Abstract
Spruyt obtained an affective congruency effect in a valent/neutral categorisation task, which contrasts with the absence of such an effect in the same task that was reported by Werner and Rothermund. The crucial difference between the two studies is that Spruyt presented only valent primes, whereas Werner and Rothermund presented equal amounts of valent and neutral primes and targets in their experiments. Removing the neutral primes introduces a confound of affective matches with the required response. Affective congruency effects in Spruyt's study can be explained straightforwardly in terms of such an affective matching strategy. To demonstrate the influence of matching strategies in the valent/neutral task without neutral primes, we conducted an experiment in which we induced an affective mismatching strategy. In support of our reasoning, this study revealed an affective incongruency effect in the valent/neutral categorisation task. We conclude that affective congruency as well as incongruency effects in the valent/neutral categorisation task reflect post-lexical affective (mis-)matching strategies rather than encoding facilitation.
Notes
1 Participants who were excluded responded much faster than the rest of the sample in both tasks (on average, response times (RTs) were more 200–250 ms faster for excluded participants), indicating that these participants were distracted and less motivated to perform well on the complex combined task, trading accuracy for speed. Including all participants into the analyses renders the incongruency effect in the latency data non-significant (though there is still an advantage for incongruent trials in the means), whereas the accuracy-based incongruency effect remains significant and even becomes somewhat stronger.
2 RTs were treated as outliers if they were more than three interquartile ranges above the third quartile of the overall response time distribution (Tukey, Citation1977).

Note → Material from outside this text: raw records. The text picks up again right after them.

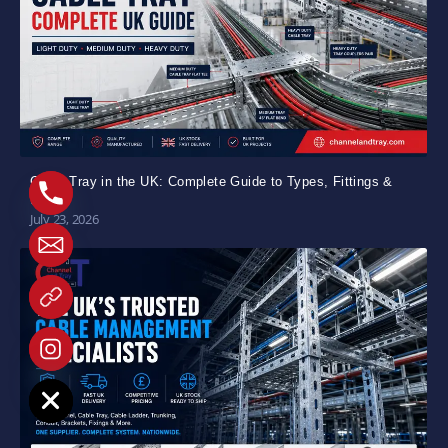
Cable Tray in the UK: Complete Guide to Types, Fittings &
Uses
July 23, 2026
e chaty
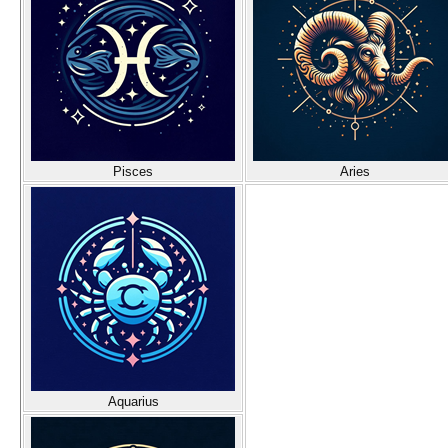
Pisces
Aries
Aquarius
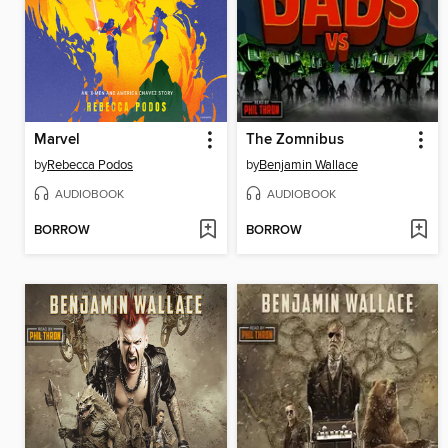
Marvel
The Zomnibus
by
Rebecca Podos
by
Benjamin Wallace
AUDIOBOOK
AUDIOBOOK
BORROW
BORROW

3 We observed a large number of errors in the valent/neutral task in our study, which is due to the complex nature of the combined task. On the one hand, error percentages are typically higher in a task switch situation compared to a single task. Second, and more importantly, by introducing the mismatch-identification task, we in fact created a conflict between the two competing response strategies: Within the valent/neutral task, there is still a strong incentive to search for affective matches, and to respond with the valent (‘YES’) key for affective matches. This is the very process that has driven the congruent effect in the study by Spruyt (Citationin press). However, exactly the opposite strategy is required in the mismatch-identification task, in which participants have to search for affective mismatches and have to press the ‘YES’ key for these trials. Introducing a conflicting response strategy with our additional task increases the level of errors in the valent/neutral task because it interferes with the easy strategy to shortcut response identification.